[Opening Supplied entries section]

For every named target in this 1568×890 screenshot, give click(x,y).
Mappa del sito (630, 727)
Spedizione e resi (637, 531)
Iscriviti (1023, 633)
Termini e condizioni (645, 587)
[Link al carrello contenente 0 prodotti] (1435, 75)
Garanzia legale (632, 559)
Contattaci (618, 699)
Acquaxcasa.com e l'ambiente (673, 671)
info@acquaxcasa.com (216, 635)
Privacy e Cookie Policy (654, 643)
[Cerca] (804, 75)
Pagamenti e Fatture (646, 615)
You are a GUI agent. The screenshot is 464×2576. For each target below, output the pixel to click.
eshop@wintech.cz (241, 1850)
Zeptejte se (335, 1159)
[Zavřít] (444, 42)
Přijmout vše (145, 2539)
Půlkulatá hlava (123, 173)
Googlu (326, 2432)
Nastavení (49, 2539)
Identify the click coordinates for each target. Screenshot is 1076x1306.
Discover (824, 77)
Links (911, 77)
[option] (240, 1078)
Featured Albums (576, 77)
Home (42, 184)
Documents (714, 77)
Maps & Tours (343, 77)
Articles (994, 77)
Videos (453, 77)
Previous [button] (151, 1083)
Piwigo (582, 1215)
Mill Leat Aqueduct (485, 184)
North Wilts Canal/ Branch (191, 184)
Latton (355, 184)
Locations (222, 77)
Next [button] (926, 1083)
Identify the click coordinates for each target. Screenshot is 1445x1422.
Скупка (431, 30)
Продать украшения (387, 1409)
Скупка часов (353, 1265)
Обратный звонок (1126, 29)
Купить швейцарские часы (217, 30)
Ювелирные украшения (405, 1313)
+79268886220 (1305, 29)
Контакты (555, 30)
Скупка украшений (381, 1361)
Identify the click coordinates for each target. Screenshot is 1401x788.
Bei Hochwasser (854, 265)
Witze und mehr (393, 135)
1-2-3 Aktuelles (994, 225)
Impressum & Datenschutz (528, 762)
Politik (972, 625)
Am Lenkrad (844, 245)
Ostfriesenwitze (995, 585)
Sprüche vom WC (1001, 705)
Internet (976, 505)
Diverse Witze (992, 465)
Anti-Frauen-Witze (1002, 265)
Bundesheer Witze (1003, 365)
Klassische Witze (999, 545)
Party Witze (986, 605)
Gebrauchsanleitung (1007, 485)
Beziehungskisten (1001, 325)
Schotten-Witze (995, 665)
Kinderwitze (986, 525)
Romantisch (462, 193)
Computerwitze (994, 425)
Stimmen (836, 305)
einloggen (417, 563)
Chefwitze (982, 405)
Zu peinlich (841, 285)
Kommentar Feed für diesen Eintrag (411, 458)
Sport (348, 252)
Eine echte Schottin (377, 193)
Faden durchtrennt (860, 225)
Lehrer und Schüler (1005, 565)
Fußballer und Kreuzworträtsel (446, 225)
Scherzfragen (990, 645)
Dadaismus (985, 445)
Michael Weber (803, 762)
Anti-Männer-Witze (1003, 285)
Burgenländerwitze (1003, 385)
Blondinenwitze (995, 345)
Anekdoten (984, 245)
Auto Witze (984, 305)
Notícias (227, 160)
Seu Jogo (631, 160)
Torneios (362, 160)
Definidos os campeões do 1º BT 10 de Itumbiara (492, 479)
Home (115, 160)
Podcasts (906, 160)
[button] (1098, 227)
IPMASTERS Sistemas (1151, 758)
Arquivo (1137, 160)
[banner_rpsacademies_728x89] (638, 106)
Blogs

[Closing Supplied entries section]

» What you need to do: Copy, with no alteration, the line that contains "Blondinenwitze (995, 345)" and each remaining line of the listing above.

» The answer:
Blondinenwitze (995, 345)
Anekdoten (984, 245)
Auto Witze (984, 305)
Notícias (227, 160)
Seu Jogo (631, 160)
Torneios (362, 160)
Definidos os campeões do 1º BT 10 de Itumbiara (492, 479)
Home (115, 160)
Podcasts (906, 160)
[button] (1098, 227)
IPMASTERS Sistemas (1151, 758)
Arquivo (1137, 160)
[banner_rpsacademies_728x89] (638, 106)
Blogs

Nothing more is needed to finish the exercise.